The minjung (or Korean people’s) theologian Suh Nam-dong described han as “a feeling of unresolved resentment against injustices suffered, a sense of helplessness because of the overwhelming odds against one, a feeling of acute pain in one’s guts and bowels, making the whole body writhe and squirm, and an obstinate urge to take revenge and to right the wrong — all these combined.”
Basically, something that twisted your insides and made you want to cut someone. I could relate to that.
I, myself, had attributed these emotions to having had an awful childhood, so it was a shock to learn that this was merely a part of my cultural inheritance.
All this time, it had just been my identity. Han was who I was. It felt validating.
The term supposedly isn’t used as much in South Korea, and is only something that’s embraced by the diaspora. Maybe like some kind of a lifeline that recognizes our generational suffering as a unifying experience.
But my visits back to Korea tell a different story.
The shame of being Korean so widespread: that scores of stores sell merch emblazoned with major cities like NYC, Los Angeles, and even Tokyo (Korea’s former colonizer), but I couldn’t find a single one with ‘Seoul’.
That Seoul is the plastic surgery and skin whitening capital of the world because South Koreans refuse to accept their inherited features and melanin-rich skin.

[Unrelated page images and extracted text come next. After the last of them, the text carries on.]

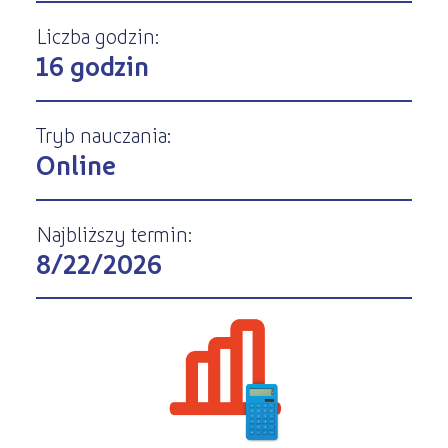
Kursy ONLINE
s
STREFA SŁUCHACZA
Liczba godzin:
Kariera
Kursy stacjonarne
16 godzin
Tryb nauczania:
Online
Najbliższy termin:
8/22/2026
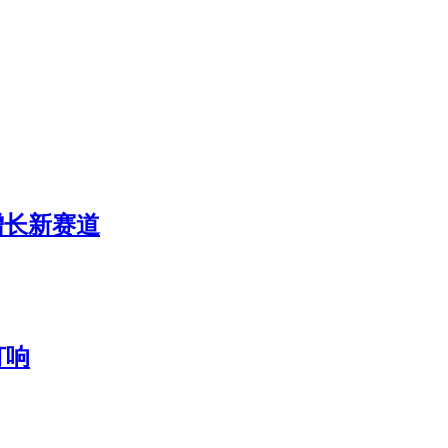
增长新赛道
打响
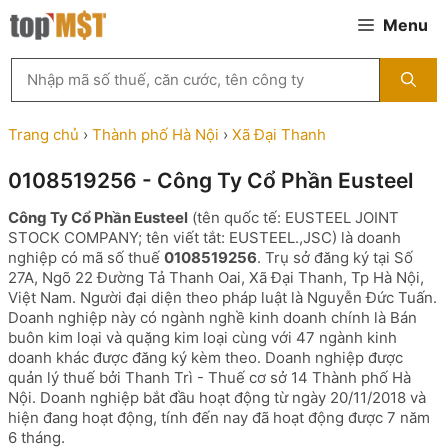
Chuyển
Menu
đến
nội
Tìm
dung
kiếm
MST
theo
Trang chủ
›
Thành phố Hà Nội
›
Xã Đại Thanh
tên
công
0108519256 - Công Ty Cổ Phần Eusteel
ty,
người
Công Ty Cổ Phần Eusteel
(tên quốc tế: EUSTEEL JOINT
đại
STOCK COMPANY; tên viết tắt: EUSTEEL.,JSC) là doanh
diện
nghiệp có mã số thuế
0108519256
. Trụ sở đăng ký tại Số
hoặc
27A, Ngõ 22 Đường Tả Thanh Oai, Xã Đại Thanh, Tp Hà Nội,
mã
Việt Nam. Người đại diện theo pháp luật là Nguyễn Đức Tuấn.
số
Doanh nghiệp này có ngành nghề kinh doanh chính là Bán
thuế
buôn kim loại và quặng kim loại cùng với 47 ngành kinh
...
doanh khác được đăng ký kèm theo. Doanh nghiệp được
quản lý thuế bởi Thanh Trì - Thuế cơ sở 14 Thành phố Hà
Nội. Doanh nghiệp bắt đầu hoạt động từ ngày 20/11/2018 và
hiện đang hoạt động, tính đến nay đã hoạt động được 7 năm
6 tháng.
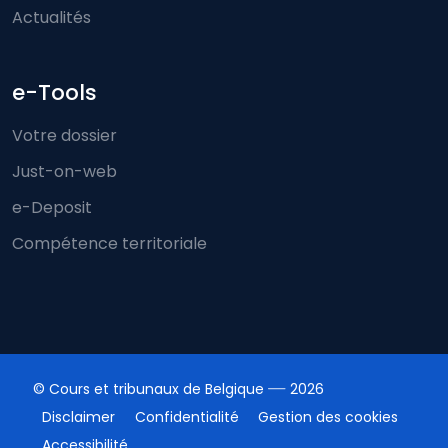
Actualités
e-Tools
Votre dossier
Just-on-web
e-Deposit
Compétence territoriale
© Cours et tribunaux de Belgique
2026
Disclaimer
Confidentialité
Gestion des cookies
Accessibilité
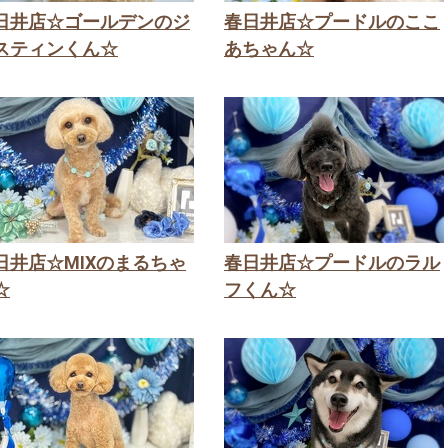
日井店☆ゴールデンのジ
春日井店☆プードルのここ
スティンくん☆
あちゃん☆
日井店☆MIXのまるちゃ
春日井店☆プードルのラル
☆
フくん☆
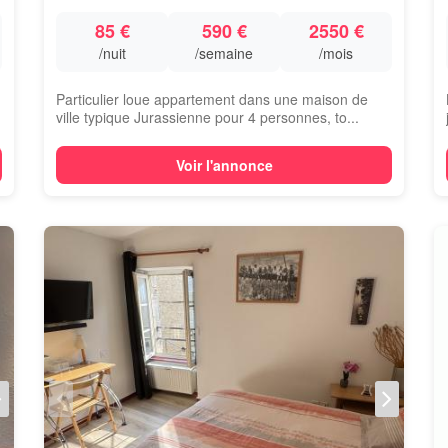
85 €
590 €
2550 €
/nuit
/semaine
/mois
Particulier loue appartement dans une maison de
ville typique Jurassienne pour 4 personnes, to...
Voir l'annonce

That technical mastery of existing practices trumps creative exploration — I looked high and low for an original Korean tattoo artist, but I couldn’t find anyone who had their own distinct style and wasn’t just replicating existing designs.
That’s not who I am.
I’m a product of too much western influence. The ‘we’ of my Korean-ness mingled with American independence.
But I found I still have space for other ways of being. I’m not a static creature.
Just because I’ve descended from bearers of han doesn’t mean I can’t embrace aloha does it? What if we all did? Could we change our community a little? Or even a lot?

But I’d want to change the phrasing a little for global consumption. There are enough entitled people who expect things without giving back. Maybe it could instead be:
Have you practiced aloha today?
And if not, will you?
Thank you for introducing me to the Aloha concept. It was new to me. I will try to practice the spirit of Aloha for the rest of the day.